Copy all of the records below verbatim.

Given data —
------------------------------------------------------------

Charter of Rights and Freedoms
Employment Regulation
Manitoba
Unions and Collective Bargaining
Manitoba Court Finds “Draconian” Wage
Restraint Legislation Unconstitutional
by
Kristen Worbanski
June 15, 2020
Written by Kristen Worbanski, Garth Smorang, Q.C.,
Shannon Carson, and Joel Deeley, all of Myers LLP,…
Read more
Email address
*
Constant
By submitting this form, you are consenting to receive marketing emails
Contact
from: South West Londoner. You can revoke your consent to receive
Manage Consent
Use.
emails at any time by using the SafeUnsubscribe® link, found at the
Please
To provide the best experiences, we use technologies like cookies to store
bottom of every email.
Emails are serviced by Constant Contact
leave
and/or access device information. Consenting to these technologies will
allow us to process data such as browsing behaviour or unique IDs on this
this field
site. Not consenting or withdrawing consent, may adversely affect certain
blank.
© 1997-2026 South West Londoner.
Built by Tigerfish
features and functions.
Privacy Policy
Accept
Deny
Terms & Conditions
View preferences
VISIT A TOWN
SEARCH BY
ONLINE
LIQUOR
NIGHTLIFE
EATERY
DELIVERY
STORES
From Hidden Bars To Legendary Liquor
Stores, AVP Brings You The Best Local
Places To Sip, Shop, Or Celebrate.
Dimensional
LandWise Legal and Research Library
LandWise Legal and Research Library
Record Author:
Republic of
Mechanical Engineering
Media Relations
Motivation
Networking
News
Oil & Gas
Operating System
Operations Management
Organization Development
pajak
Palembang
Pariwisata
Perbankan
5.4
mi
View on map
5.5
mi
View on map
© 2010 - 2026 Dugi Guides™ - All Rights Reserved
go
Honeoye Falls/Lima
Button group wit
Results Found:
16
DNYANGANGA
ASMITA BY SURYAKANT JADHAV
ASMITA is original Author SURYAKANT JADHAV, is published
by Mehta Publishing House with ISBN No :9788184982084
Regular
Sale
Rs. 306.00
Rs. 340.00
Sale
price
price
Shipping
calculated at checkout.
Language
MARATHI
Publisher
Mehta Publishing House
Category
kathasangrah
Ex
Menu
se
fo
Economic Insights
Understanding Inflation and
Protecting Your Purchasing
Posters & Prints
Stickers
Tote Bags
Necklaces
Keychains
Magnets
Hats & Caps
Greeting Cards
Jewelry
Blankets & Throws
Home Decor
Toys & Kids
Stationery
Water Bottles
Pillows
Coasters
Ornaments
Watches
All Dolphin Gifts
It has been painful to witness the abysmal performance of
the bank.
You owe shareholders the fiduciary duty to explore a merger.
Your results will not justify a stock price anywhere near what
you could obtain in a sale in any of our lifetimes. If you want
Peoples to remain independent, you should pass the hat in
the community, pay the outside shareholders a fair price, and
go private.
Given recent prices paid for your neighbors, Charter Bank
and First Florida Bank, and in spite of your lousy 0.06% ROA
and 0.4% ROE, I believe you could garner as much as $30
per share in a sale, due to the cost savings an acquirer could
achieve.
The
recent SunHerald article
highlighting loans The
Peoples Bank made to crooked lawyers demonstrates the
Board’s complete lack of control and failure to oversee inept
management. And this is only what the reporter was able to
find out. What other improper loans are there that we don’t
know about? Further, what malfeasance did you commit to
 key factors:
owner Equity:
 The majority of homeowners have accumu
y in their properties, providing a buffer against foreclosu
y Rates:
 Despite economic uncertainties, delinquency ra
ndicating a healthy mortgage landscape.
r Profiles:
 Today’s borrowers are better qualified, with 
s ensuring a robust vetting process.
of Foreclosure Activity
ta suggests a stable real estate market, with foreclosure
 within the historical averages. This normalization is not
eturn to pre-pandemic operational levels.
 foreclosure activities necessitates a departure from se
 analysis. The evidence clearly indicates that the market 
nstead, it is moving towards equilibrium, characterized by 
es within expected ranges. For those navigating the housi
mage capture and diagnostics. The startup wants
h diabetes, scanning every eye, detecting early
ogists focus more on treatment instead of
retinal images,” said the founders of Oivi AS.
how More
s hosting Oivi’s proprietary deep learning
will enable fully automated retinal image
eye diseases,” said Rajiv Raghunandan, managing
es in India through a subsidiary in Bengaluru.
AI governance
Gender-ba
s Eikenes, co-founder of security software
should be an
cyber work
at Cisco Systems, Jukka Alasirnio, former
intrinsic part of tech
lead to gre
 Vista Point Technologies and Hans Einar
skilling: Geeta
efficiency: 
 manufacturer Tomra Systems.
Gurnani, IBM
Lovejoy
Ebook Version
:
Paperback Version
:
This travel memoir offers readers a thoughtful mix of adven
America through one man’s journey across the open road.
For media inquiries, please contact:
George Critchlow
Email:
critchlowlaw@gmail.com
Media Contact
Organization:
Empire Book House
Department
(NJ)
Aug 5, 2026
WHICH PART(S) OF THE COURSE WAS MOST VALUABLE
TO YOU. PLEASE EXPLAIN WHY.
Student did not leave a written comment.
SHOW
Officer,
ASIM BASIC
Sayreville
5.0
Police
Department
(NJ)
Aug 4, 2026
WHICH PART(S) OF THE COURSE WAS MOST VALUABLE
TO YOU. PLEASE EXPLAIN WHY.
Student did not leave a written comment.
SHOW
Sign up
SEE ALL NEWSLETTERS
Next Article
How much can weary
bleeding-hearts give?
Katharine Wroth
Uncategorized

------------------------------------------------------------

Exercise answer —
Charter of Rights and Freedoms
Employment Regulation
Manitoba
Unions and Collective Bargaining
Manitoba Court Finds “Draconian” Wage
Restraint Legislation Unconstitutional
by
Kristen Worbanski
June 15, 2020
Written by Kristen Worbanski, Garth Smorang, Q.C.,
Shannon Carson, and Joel Deeley, all of Myers LLP,…
Read more
Email address
*
Constant
By submitting this form, you are consenting to receive marketing emails
Contact
from: South West Londoner. You can revoke your consent to receive
Manage Consent
Use.
emails at any time by using the SafeUnsubscribe® link, found at the
Please
To provide the best experiences, we use technologies like cookies to store
bottom of every email.
Emails are serviced by Constant Contact
leave
and/or access device information. Consenting to these technologies will
allow us to process data such as browsing behaviour or unique IDs on this
this field
site. Not consenting or withdrawing consent, may adversely affect certain
blank.
© 1997-2026 South West Londoner.
Built by Tigerfish
features and functions.
Privacy Policy
Accept
Deny
Terms & Conditions
View preferences
VISIT A TOWN
SEARCH BY
ONLINE
LIQUOR
NIGHTLIFE
EATERY
DELIVERY
STORES
From Hidden Bars To Legendary Liquor
Stores, AVP Brings You The Best Local
Places To Sip, Shop, Or Celebrate.
Dimensional
LandWise Legal and Research Library
LandWise Legal and Research Library
Record Author:
Republic of
Mechanical Engineering
Media Relations
Motivation
Networking
News
Oil & Gas
Operating System
Operations Management
Organization Development
pajak
Palembang
Pariwisata
Perbankan
5.4
mi
View on map
5.5
mi
View on map
© 2010 - 2026 Dugi Guides™ - All Rights Reserved
go
Honeoye Falls/Lima
Button group wit
Results Found:
16
DNYANGANGA
ASMITA BY SURYAKANT JADHAV
ASMITA is original Author SURYAKANT JADHAV, is published
by Mehta Publishing House with ISBN No :9788184982084
Regular
Sale
Rs. 306.00
Rs. 340.00
Sale
price
price
Shipping
calculated at checkout.
Language
MARATHI
Publisher
Mehta Publishing House
Category
kathasangrah
Ex
Menu
se
fo
Economic Insights
Understanding Inflation and
Protecting Your Purchasing
Posters & Prints
Stickers
Tote Bags
Necklaces
Keychains
Magnets
Hats & Caps
Greeting Cards
Jewelry
Blankets & Throws
Home Decor
Toys & Kids
Stationery
Water Bottles
Pillows
Coasters
Ornaments
Watches
All Dolphin Gifts
It has been painful to witness the abysmal performance of
the bank.
You owe shareholders the fiduciary duty to explore a merger.
Your results will not justify a stock price anywhere near what
you could obtain in a sale in any of our lifetimes. If you want
Peoples to remain independent, you should pass the hat in
the community, pay the outside shareholders a fair price, and
go private.
Given recent prices paid for your neighbors, Charter Bank
and First Florida Bank, and in spite of your lousy 0.06% ROA
and 0.4% ROE, I believe you could garner as much as $30
per share in a sale, due to the cost savings an acquirer could
achieve.
The
recent SunHerald article
highlighting loans The
Peoples Bank made to crooked lawyers demonstrates the
Board’s complete lack of control and failure to oversee inept
management. And this is only what the reporter was able to
find out. What other improper loans are there that we don’t
know about? Further, what malfeasance did you commit to
 key factors:
owner Equity:
 The majority of homeowners have accumu
y in their properties, providing a buffer against foreclosu
y Rates:
 Despite economic uncertainties, delinquency ra
ndicating a healthy mortgage landscape.
r Profiles:
 Today’s borrowers are better qualified, with 
s ensuring a robust vetting process.
of Foreclosure Activity
ta suggests a stable real estate market, with foreclosure
 within the historical averages. This normalization is not
eturn to pre-pandemic operational levels.
 foreclosure activities necessitates a departure from se
 analysis. The evidence clearly indicates that the market 
nstead, it is moving towards equilibrium, characterized by 
es within expected ranges. For those navigating the housi
mage capture and diagnostics. The startup wants
h diabetes, scanning every eye, detecting early
ogists focus more on treatment instead of
retinal images,” said the founders of Oivi AS.
how More
s hosting Oivi’s proprietary deep learning
will enable fully automated retinal image
eye diseases,” said Rajiv Raghunandan, managing
es in India through a subsidiary in Bengaluru.
AI governance
Gender-ba
s Eikenes, co-founder of security software
should be an
cyber work
at Cisco Systems, Jukka Alasirnio, former
intrinsic part of tech
lead to gre
 Vista Point Technologies and Hans Einar
skilling: Geeta
efficiency: 
 manufacturer Tomra Systems.
Gurnani, IBM
Lovejoy
Ebook Version
:
Paperback Version
:
This travel memoir offers readers a thoughtful mix of adven
America through one man’s journey across the open road.
For media inquiries, please contact:
George Critchlow
Email:
critchlowlaw@gmail.com
Media Contact
Organization:
Empire Book House
Department
(NJ)
Aug 5, 2026
WHICH PART(S) OF THE COURSE WAS MOST VALUABLE
TO YOU. PLEASE EXPLAIN WHY.
Student did not leave a written comment.
SHOW
Officer,
ASIM BASIC
Sayreville
5.0
Police
Department
(NJ)
Aug 4, 2026
WHICH PART(S) OF THE COURSE WAS MOST VALUABLE
TO YOU. PLEASE EXPLAIN WHY.
Student did not leave a written comment.
SHOW
Sign up
SEE ALL NEWSLETTERS
Next Article
How much can weary
bleeding-hearts give?
Katharine Wroth
Uncategorized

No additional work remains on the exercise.